Despite no pro racing aspirations, opportunities still come knocking for this Spec Miata racer.
Like many racers, Alex Bolanos inherited the racing bug at a young age from his father, who wrenched on Corvettes for club racers in his hometown of Miami, Fla. By the time he got his first driver’s license, Bolanos was regularly competing in autocross events. Now, the 33-year-old Bolanos, who works full time as an operations manager for a pharmaceutical and biotech company in Pompano Beach, Fla., is a regular force in the southeast regional Spec Miata scene.
For 10 years, with his father as lead mechanic, Bolanos has been enjoying success in Spec Miata. His Momo-liveried No. 57 Mazda Miata MX-5 has been a fixture at grassroots club racing events all along the Atlantic seaboard as well as the SCCA National Championship Runoffs. In the 2015 Runoffs at Daytona International Speedway, Bolanos was on the podium in third place in the Spec Miata race.
Last year, Bolanos sold his Spec Miata car and is now piloting a racecar from Autotechnik Racing. It’s taken him almost no time to get up to speed behind the wheel of his new steed. At the most recent SCCA Hoosier Super Tour stop at Sebring International Raceway on Jan. 13-15, 2017, Bolanos finished in second place on Saturday, and then took the Sunday win.
“I didn’t have a teammate for that weekend, so I struggled a little bit in terms of finding a group to run with,” says Bolanos of the Sebring circuit, where drafting on the long straights is a must. “On Saturday, I was in the front group and managed to lead for two laps. But being in the lead cooled the car too much, which hurts performance and I couldn’t overcome the guys who were working together. But, I still managed to finish in second place, right on [race winner] Jim Drago’s bumper.
“On Sunday, I put on a set of fresh tires and that made things easier. I was able to work with some of the guys like Jim [Drago], Todd Lamb, and Michael Carter, and knowing that I had the pace, I was able to drive away in the end for the win,” he adds.
Bolanos began his road racing life at a Skip Barber Racing School, one that also happened to have newly minted Rolex 24 At Daytona winners Jordan and Ricky Taylor as students. From there he went on to compete in the Skip Barber Regional Series throughout Florida where he won the championship, thereby earning a free race in the Skip Barber National Championship. He opted to race at Mazda Raceway Laguna Seca. It was at that race where he crossed path with another future star in 2016, Indianapolis 500 winner Alexander Rossi.

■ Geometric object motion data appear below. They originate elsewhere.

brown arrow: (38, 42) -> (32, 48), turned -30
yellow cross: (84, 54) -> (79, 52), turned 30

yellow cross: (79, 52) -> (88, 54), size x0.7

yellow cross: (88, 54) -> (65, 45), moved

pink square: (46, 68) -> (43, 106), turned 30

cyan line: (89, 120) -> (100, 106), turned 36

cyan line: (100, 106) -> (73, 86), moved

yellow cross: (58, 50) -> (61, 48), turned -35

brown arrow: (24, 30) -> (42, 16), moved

“That’s when I realized that some people are career racecar drivers and some people aren’t,” recalls Bolanos. “I was just lucky to be there, but Rossi was clearly on a path. He being home-schooled, learning languages, and racing and training in England. I think that’s where my aspirations to be a pro ended,” he adds with a laugh. “It was definitely a learning experience.”
While Bolanos isn’t making a career of racing, it is clearly an all-consuming avocation that has seen him take advantage of every opportunity he’s earned. Despite his success in the Skip Barber Series, he knew that open-wheel formula cars weren’t in his future, so he focused on sports car racing, primarily in the Spec Miata class.
In 2014, Bolanos won the NASA Spec Miata Championship, which opened some doors to racing in the professional ranks with Irish Mike Racing in the IMSA Continental Tire SportsCar Challenge for multiple rounds.
“I’ll race anything, anytime, anywhere, but I’ll always continue in Spec Miata,” he declares. “It’s so competitive, and when the pros come to race in Spec Miata, they have to work hard to be competitive, which is such a good yardstick for people like me. When you beat them, it can create other opportunities in racing.”
At his age, Bolanos is on the younger end of Spec Miata competitors. As he says, he’ll never stop racing Spec Miata, and it’s easy to see that he will continue to be a force for the foreseeable future.